U.S. Troops Hone Cold War Skills

cold war

By Debbie Gregory.

In light of increasing threats from Eastern Europe, the United States Army is focused on relearning Cold War-era skills to confront potential Russian threats.

The adjustments include re-camouflaging vehicles to blend into the terrain, dispersing into smaller groups to avoid sophisticated surveillance drones and the use of netting to hide troop positions.

Senior Army commanders are rehearsing updated tactics and strategies that had been previously used to counter Soviet troops when the Berlin Wall was still standing, although the U.S. Army’s presence in Europe is a far cry from the height of the Cold War, when 300,000 soldiers were stationed there, versus 30,000 soldiers.

Russia’s hybrid warfare combines conventional military might with the ability to manipulate events using a mix of subterfuge, cyber-attacks and information warfare. The U.S. and NATO allies recently positioned some 4,500 soldiers in the three Baltic States and Poland as a deterrent to Russian aggression.

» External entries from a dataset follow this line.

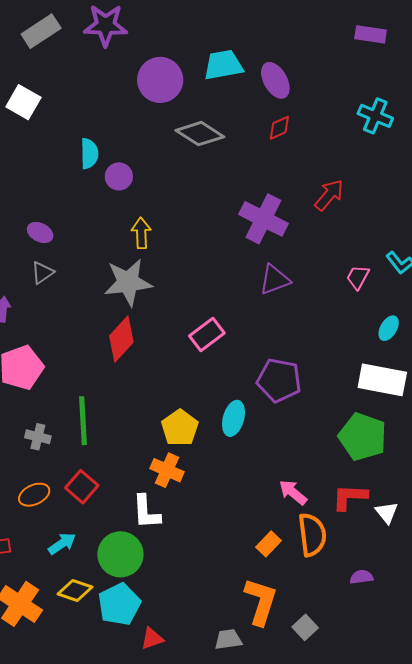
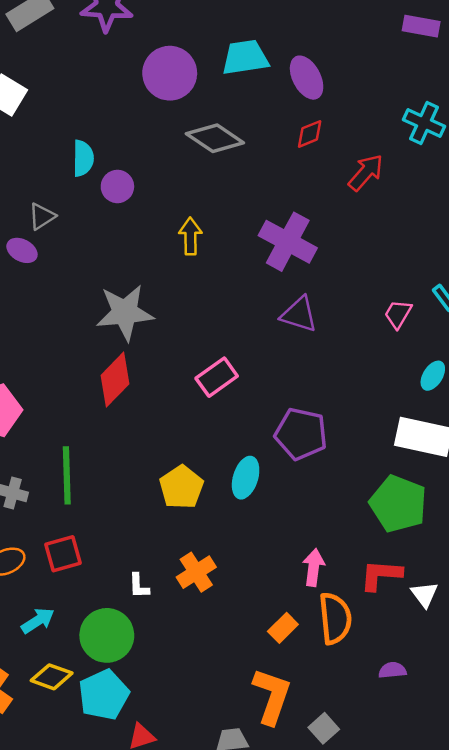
red arrow: (329, 195) -> (366, 173), moved
yellow arrow: (141, 233) -> (190, 236), moved
gray triangle: (42, 273) -> (42, 216), moved
purple triangle: (275, 280) -> (299, 314), turned 36
orange cross: (167, 470) -> (196, 572), moved, turned 32
red square: (82, 487) -> (63, 554), turned 32
pink arrow: (293, 492) -> (314, 567), turned 56
white L-shape: (146, 512) -> (139, 586), size x0.6

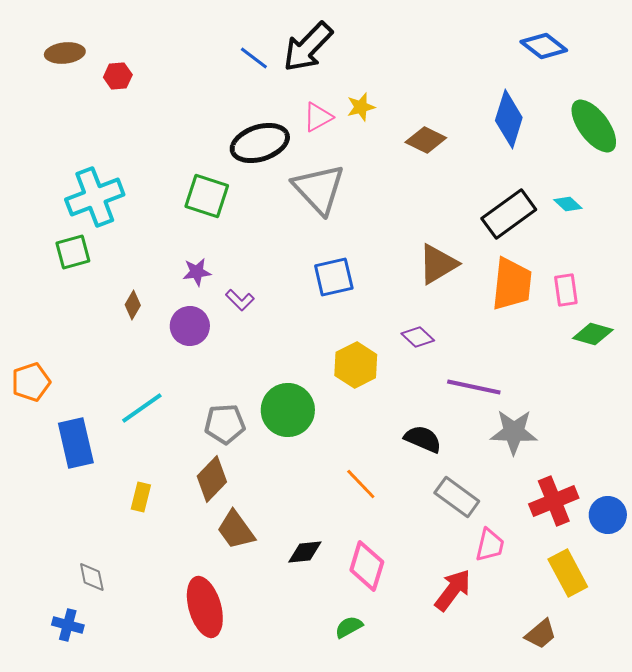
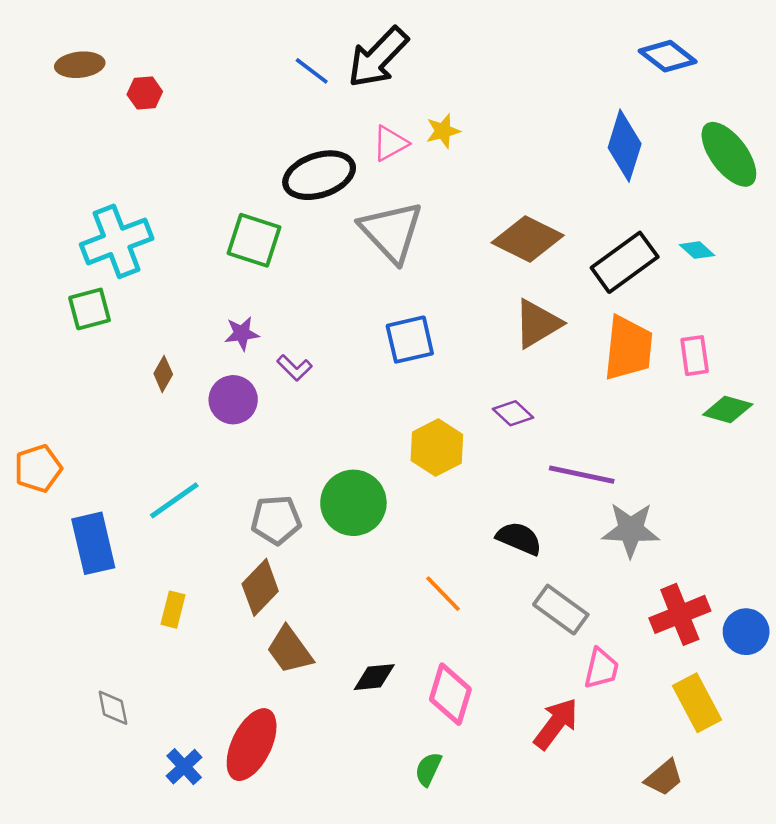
brown diamond: (426, 140) -> (528, 239), moved, size x1.4
red ellipse: (205, 607) -> (252, 745), turned 42
blue cross: (68, 625) -> (184, 767), moved, turned 32
green semicircle: (349, 627) -> (428, 769), turned -36

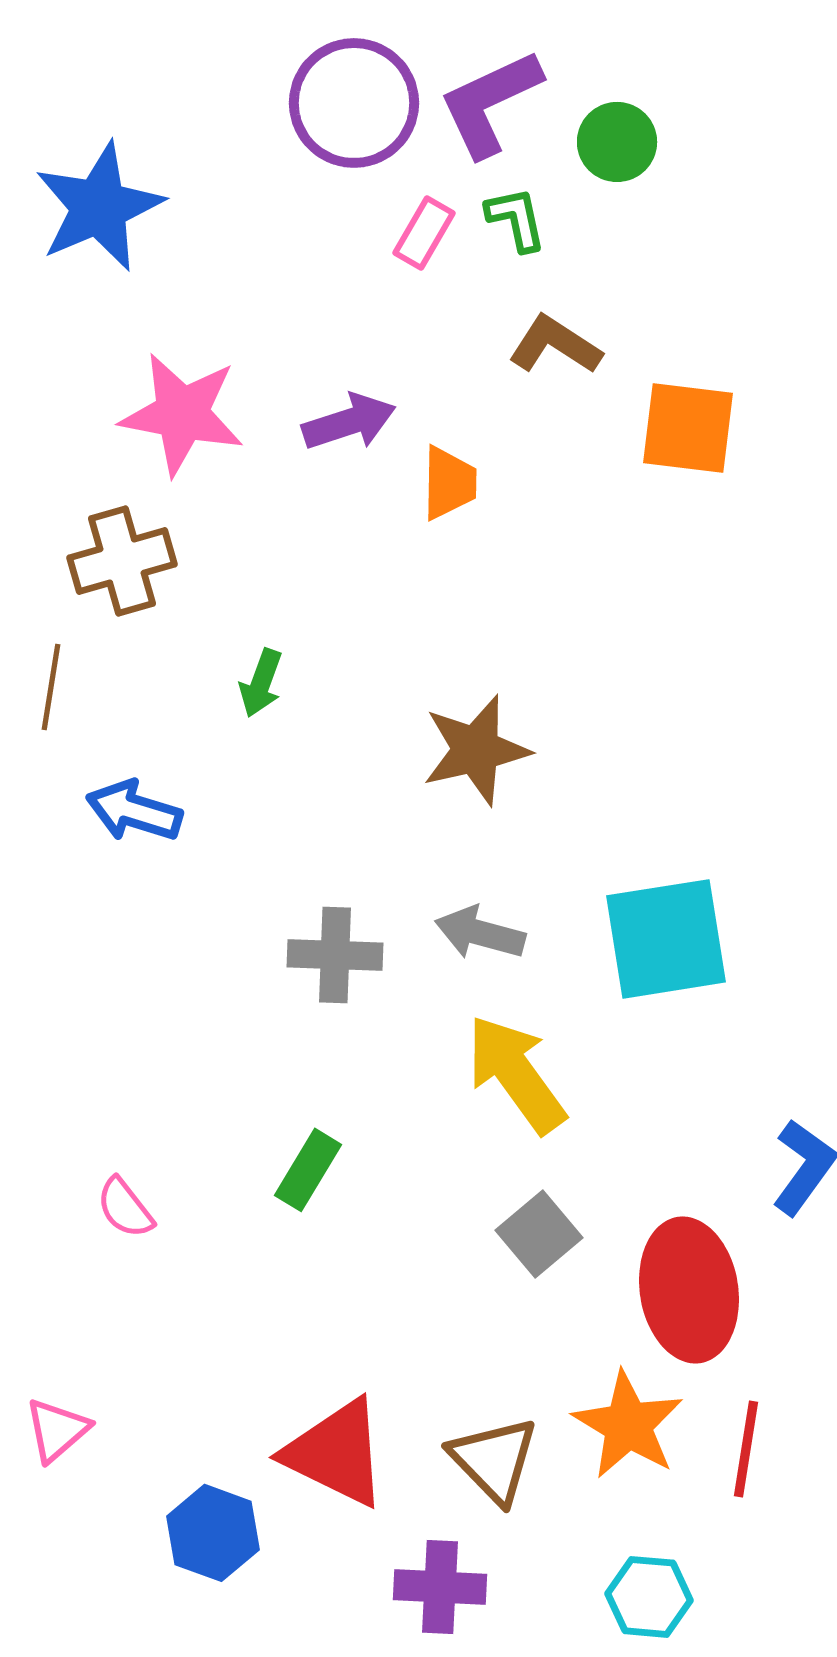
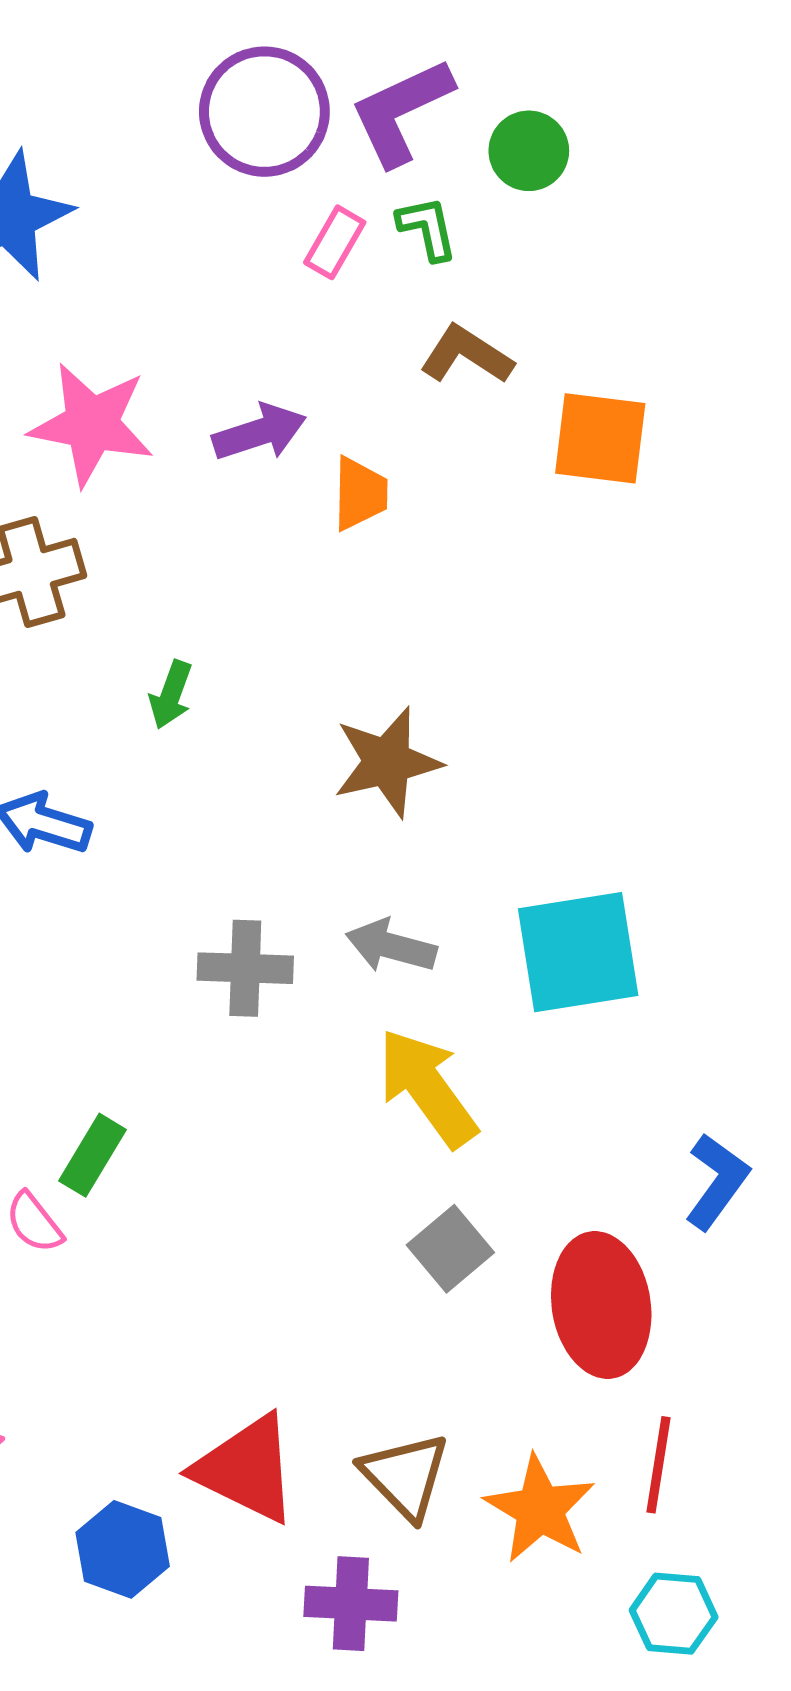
green rectangle: (308, 1170) -> (92, 1155), moved
orange star: (628, 1425) -> (540, 1509), moved
cyan hexagon: (649, 1597) -> (674, 1614), moved

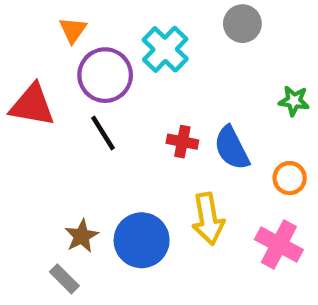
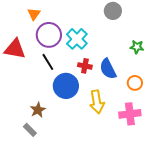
cyan cross: (165, 49) -> (77, 39), moved
blue circle: (142, 240) -> (66, 86), moved
pink cross: (279, 245) -> (130, 114), turned -35

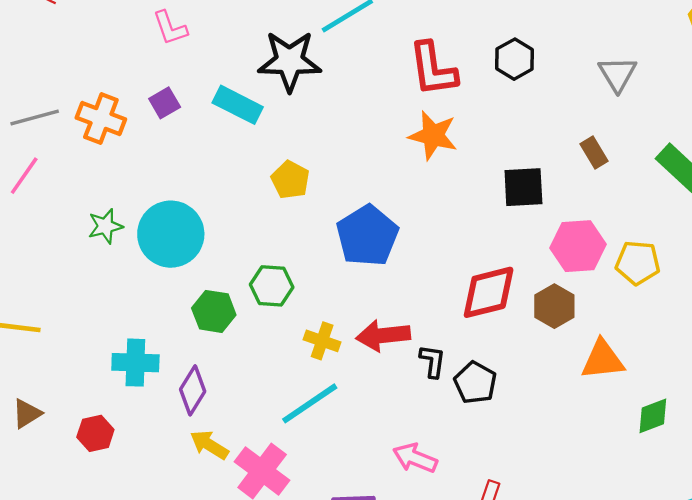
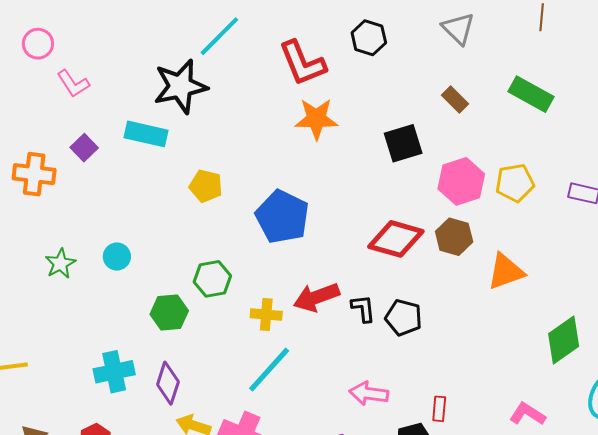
cyan circle: (171, 234) -> (117, 257), size x0.5
red diamond: (489, 292) -> (396, 239), turned 44
green diamond: (653, 416) -> (564, 340), moved, size x1.4

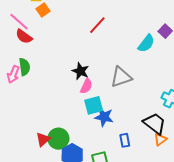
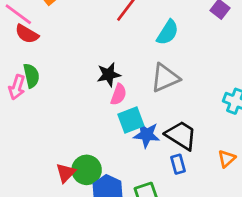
cyan semicircle: (146, 43) -> (168, 32), moved
black star: (80, 71) -> (109, 75), turned -30
black trapezoid: (155, 123) -> (181, 135), moved

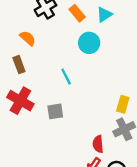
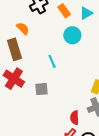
brown rectangle: (19, 65) -> (14, 49), size x1.5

American intelligence is closely watching Russian operations in Crimea, eastern Ukraine, and Syria.

The colonels who will more than likely be the next generation of Army generals have spent the bulk of their careers battling Al Qaeda or ISIS.

Col. Clair A. Gill, a 1994 West Point graduate who commands the 10th Combat Aviation Brigade from Fort Drum, N.Y. was assigned to the 101st Airborne Division when Russia was still considered a threat. An accomplished Black Hawk helicopter pilot, Col. Gill spent most of his career battling Islamic militants. He has acknowledged that it took a while to adjust to preparing to fight more conventional battles.

Col. Gills’ West Point classmate, Col. Patrick Ellis, studied Russian to learn the language of his potential adversary. After the Sept. 11 attacks, Colonel Ellis was deployed multiple times to Afghanistan with specialized Army Ranger units.

Now Colonel Ellis commands the Second Cavalry Regiment in Europe.

“We know when we wake up every morning who the threat is,” Colonel Ellis said. “We’re very focused on the Russian threat.”